New York, New York | February 12, 2025

AME's award-winning jury panel includes some of the world’s most creative and strategic minds in advertising, marketing communications, and brand building from around the globe. As  some of the industry's foremost strategy leaders, they bring a wealth of experience and sharp perspectives to the jury panel. Their years of industry experience provides them with an understanding of the partnership between creativity and effectiveness and ensures that the most creative and effective work will be recognized and awarded. 

2025 AME Grand Jury member, Margaux Pepper brings a contagious enthusiasm, insatiable curiosity, and passion for all things delicious to her work turning brands into cultural relevance powerhouses.
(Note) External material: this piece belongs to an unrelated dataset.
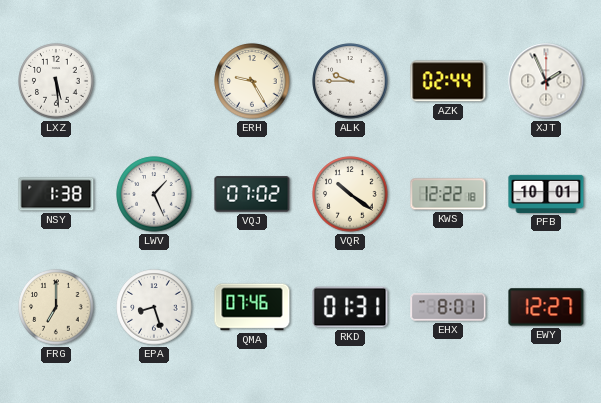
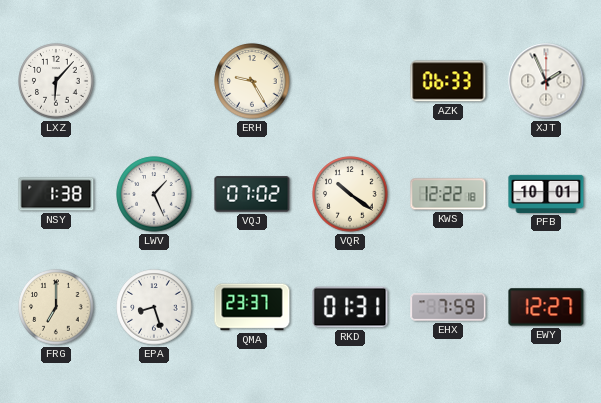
LXZ: 5:29 -> 6:07
ALK: 9:45 -> none
AZK: 02:44 -> 06:33
QMA: 07:46 -> 23:37
EHX: 8:01 -> 7:59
In her decade at Weber Shandwick she's worked across all corners of the food and beverage industry, from commodities (Pork, Milk, Pecans) to retail (ALDI) to foodservice (Panera, McDonald’s) and CPG (Nestlé, Bud Light, Jameson).

Margaux's strategic prowess was behind moments like Olympian Katie Ledecky swimming across a pool balancing chocolate milk on her head for the Milk Board, the drool-worthy, tradition-busting Digiorno Thanksgiving Pizza, and the revival of discontinued Italian icon pastina with fellow Italian stars S.Pellegrino and Stanley Tucci.
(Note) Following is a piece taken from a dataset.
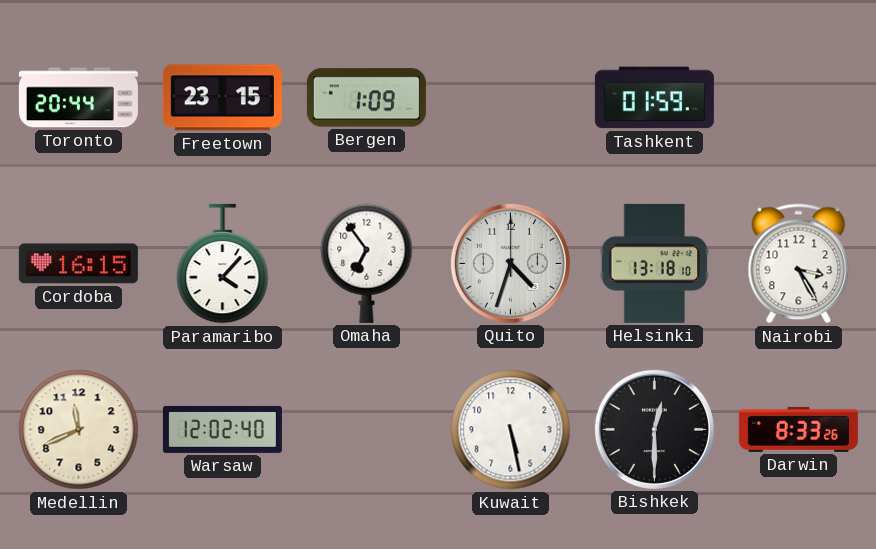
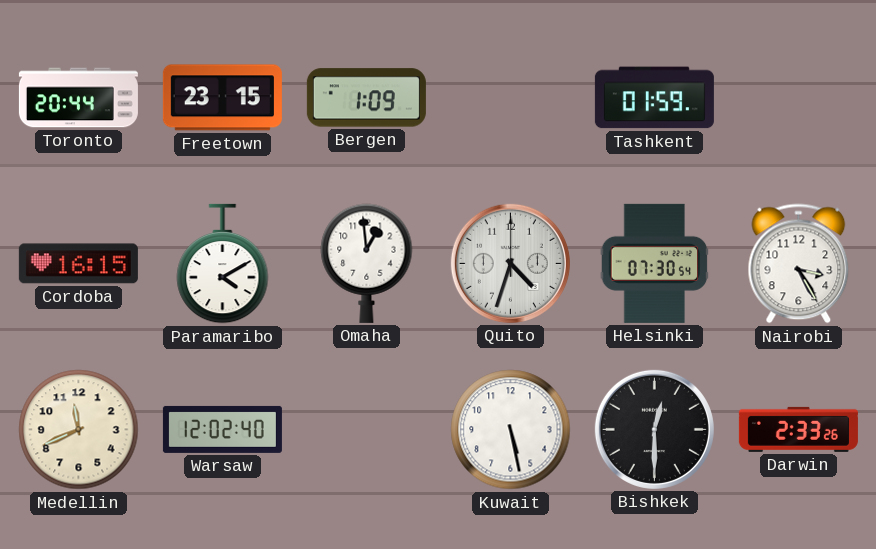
Paramaribo: 4:07 -> 4:10
Omaha: 6:54 -> 12:59
Helsinki: 13:18 -> 07:30
Darwin: 8:33 -> 2:33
Her work has been globally recognized by some of the world's most prestigious competitions, from Effies to Sabres to ADDYs, and she's served as a jurist for the PR Week Awards and Effie Collegiate competition. She will always be especially proud of her victory as a U.S winner and Global top five finalist in the 2015 Cannes Young Lions PR competition.
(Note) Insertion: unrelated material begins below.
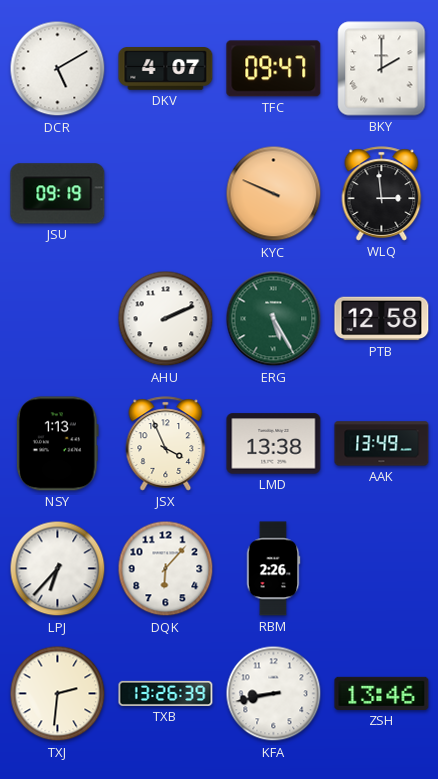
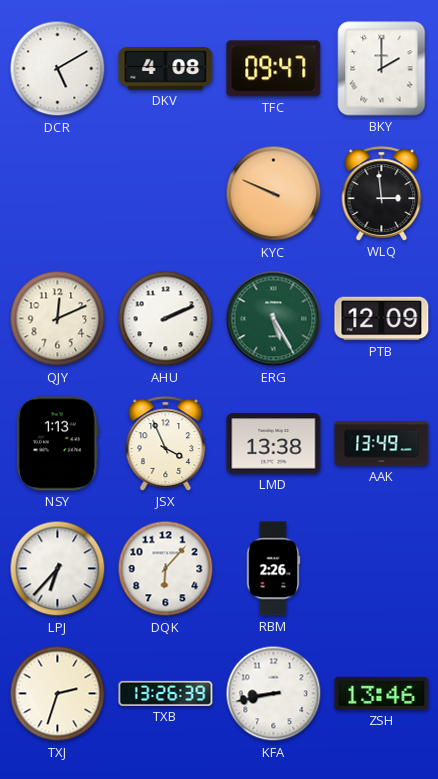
DKV: 4:07 -> 4:08
JSU: 09:19 -> none
QJY: none -> 12:11
PTB: 12:58 -> 12:09
TXJ: 2:31 -> 2:33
In the interview below Margaux shares her insights on how brands are leveraging  short-form videos and user generated content to attract younger viewers, the impact of data analytics and AI,  her definition of standout effective advertising and more. 

AME Awards: From your perspective as a creative strategist, what standout qualities define award-winning, effective advertising today?

Margaux Pepper: Ads that don’t feel like ads. When you uncover something a person actually wants and your brand can provide that value, that’s what gets people to pay attention and take action.

AME Awards: Why are effectiveness competitions like the AME Awards essential for measuring impact and industry growth?

Margaux Pepper: For me, one of the most exciting parts of creating something, whether it’s art or a meal or advertising, is seeing how people respond to it. Effectiveness competitions matter because we don’t create advertising in a vacuum – we create it to impact people and influence behavior. 

AME Awards: How have advancements in data analytics and AI influenced the development and success of advertising strategies?

Margaux Pepper: While it may seem counterintuitive, I think data analytics and AI have helped advertisers better understand the human beings they’re targeting. It can be hard to visualize a person – their interests, their motivations, the media they consume – if all you have is a broad demographic like “Millennial moms” or “Gen Z boys”. One of my favorite tools in our Weber Shandwick toolbox is called Culture Compass, which uses AI to identify which topics, partners, flavors and beyond are most likely to resonate with a specific audience, based on a massive data set of consumer conversations. That analysis provides the spark for ideas that are not only creative and fun, but ultimately more effective.

AME Awards: How are brands leveraging short-form video and user-generated content to connect with younger audiences? Are there any standout examples of success?

Margaux Pepper: The brands that do content best treat it as a two-way dialogue, not a broadcast. They recognize the power of the boundless creativity of everyday people, and follow their lead, or add fuel to their fire. One of my favorite examples is how, instead of trying to create and spread a viral TikTok dance for her brat album, Charli XCX joined in on the “apple dance” created by fan Kelley Heyer, catapulting it from a trend with around 2,000 videos to one with nearly 400,000 fans in on the fun. Charli even took it a step further during her Sweat tour by inviting Kelley and other Apple Girl icons to perform the dance on the big screen from the crowd, compounding the possibilities for co-creation, participation, and sharing.